Para além da discriminação em si, parte da denúncia do relatório está relacionada ao próprio ambiente em que as discriminações ocorrem, avalia Marcelo Carvalho, criador e diretor do Observatório da Discriminação Racial no Futebol.
– O espaço da internet dá a sensação de impunidade para as pessoas, de que elas estão como se fosse em uma multidão, e que não vão ser identificadas e nem descobertas - afirma Carvalho ao Superesportes.
Segundo o relatório, 290 mil comentários ofensivos contra atletas foram ocultados automaticamente ao longo do Mundial no Catar.
— Os números e descobertas desse relatório não são nenhuma surpresa, mas são imensamente preocupantes. Representam um forte alerta para todos os envolvidos no nosso jogo, e devem levar ao estabelecimento de medidas preventivas e soluções para os jogadores que vêm progressivamente sofrendo essas ofensas - afirmou David Aganzo, presidente da FIFPro.
Dos responsáveis pelos comentários ofensivos, discriminatórios ou em tom de ameaça, 306 foram identificados, segundo o relatório. Estas informações serão compartilhadas com as autoridades da lei e associações pertinentes a fim de se assegurar “ações no mundo real” contra os responsáveis pelas ofensas, completa a entidade.

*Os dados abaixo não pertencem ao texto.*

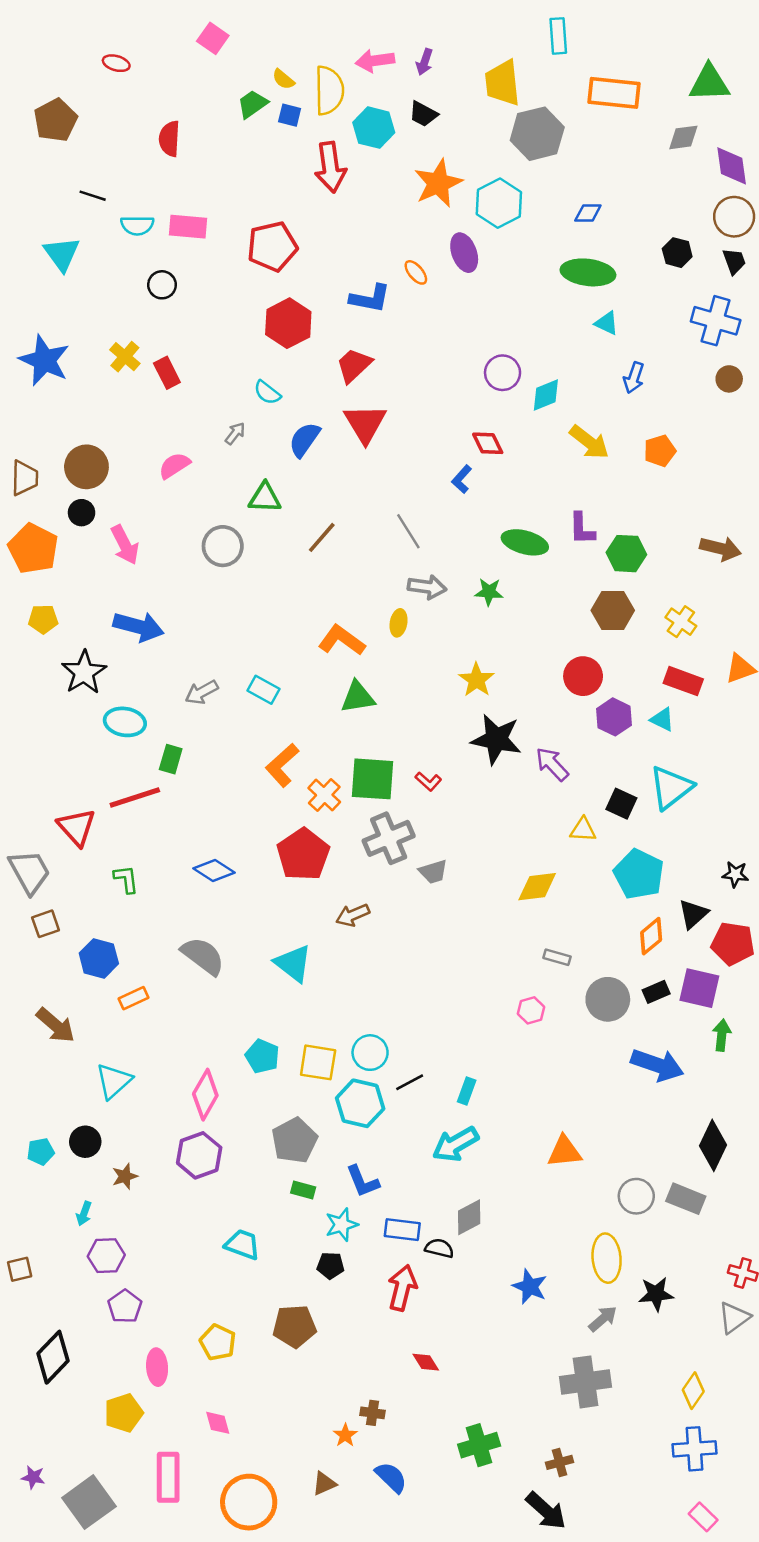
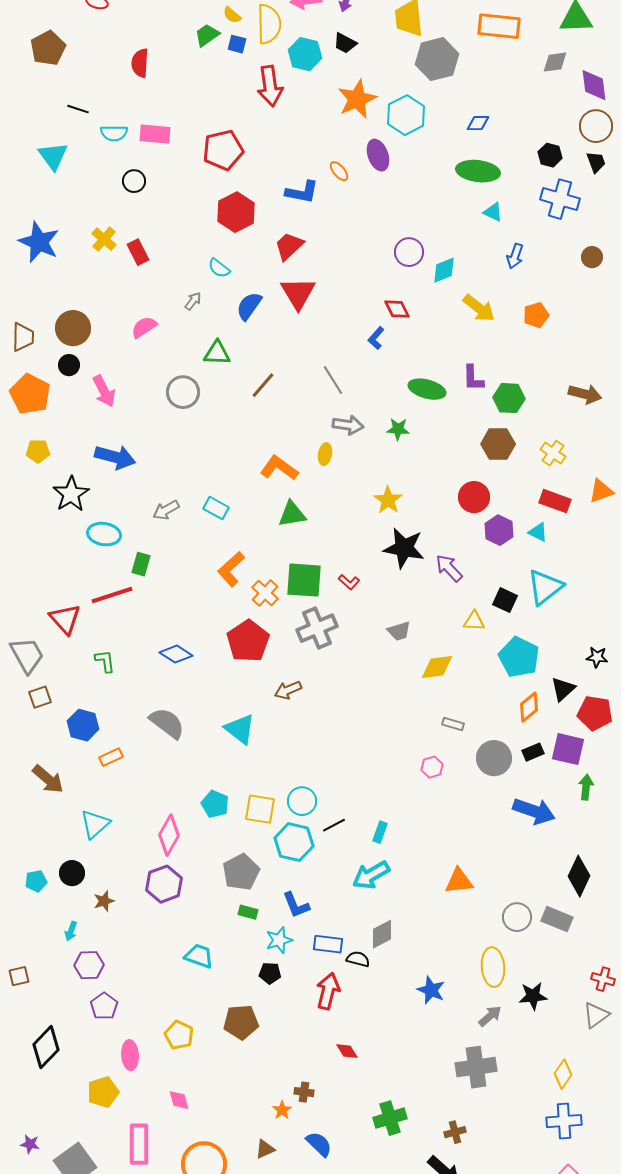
blue cross: (716, 321) -> (560, 199), moved
gray trapezoid: (433, 872) -> (399, 631), moved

Redes sociais ajudam pouco
O diretor do Observatório observa outro atraso nas resoluções aos crimes de ódios cometidos no ambiente da internet: a inércia das empresas que administram as redes sociais.
– As detentoras das redes sociais Instagram e do Facebook – a Meta – e o Twitter acabam não identificando esses perfis. Não trabalham para identificar porque um perfil pode ganhar visibilidade através do ódio. Temos visto isso no Brasil: tu faz uma fala preconceituosa, um discurso de ódio, e acaba ganhando seguidores. Por isso a rede social se transformou infelizmente em um lugar propício a todos esses tipos de violência - critica Marcelo Carvalho.
Segundo os responsáveis pelo estudo, as plataformas têm lidado melhor com alguns incidentes, “mas ainda há uma abordagem altamente esporádica para lidar e remover o conteúdo relatado”. As redes sociais avaliadas pelo relatório, vale citar, foram o Instagram (43%), o Twitter (26%), o Facebook (24%), o Tiktok (6%) e o YouTube (1%).
Como exemplo de bom trabalho, Carvalho cita a posição da federação inglesa de futebol e da Premier League perante os ataques a atletas da Inglaterra na Eurocopa de 2024.
As entidades se uniram para identificar perfis com casos de discriminação, pressionar e informar as plataformas responsáveis pelas redes sociais, lembra ele.
– No Brasil, por exemplo, de tudo que a gente vê de fala de combate ao racismo no futebol, no esporte, nunca se viu nada direcionado às redes sociais. Falta esse olhar também quando a gente fala em combater o racismo, não é só o xingamento dentro de campo, porque a gente já viu que o racismo está em outros espaços, como a internet - comenta.
No relatório publicado no domingo, o presidente da Fifa, Gianni Infantino, engrossou o coro em relação às redes sociais sobre o papel das plataformas no combate às publicações de ódio.
— Esperamos que as plataformas das redes sociais aceitem sua responsabilidade e nos apoiem na luta contra todas as formas de discriminação. Nossa posição é clara: nós dizemos não à discriminação - atestou Infantino.
Formas de discriminação identificadas
Abuso em geral - 26,24%
Posts abusivos de cunho sexual - 17.09%
Sexismo - 13,47%
Homofobia - 12,16%
Racismo - 10,70%
Violência - 5,62%
Capacitismo - 2,07%
Islamofobia - 1,94%
Copa do Mundo feminina terá o mesmo sistema
A Fifa informou, ainda, que a Copa do Mundo feminina de 2023 terá o mesmo sistema para identificar os responsáveis pelos comentários ofensivos.
O Mundial ocorrerá de 20 de julho a 20 de agosto, na Austrália e na Nova Zelândia.
De acordo com a entidade, várias seleções participantes já concordaram em implementar o modelo de moderação deste serviço para limitar os abusos online imediata e automaticamente.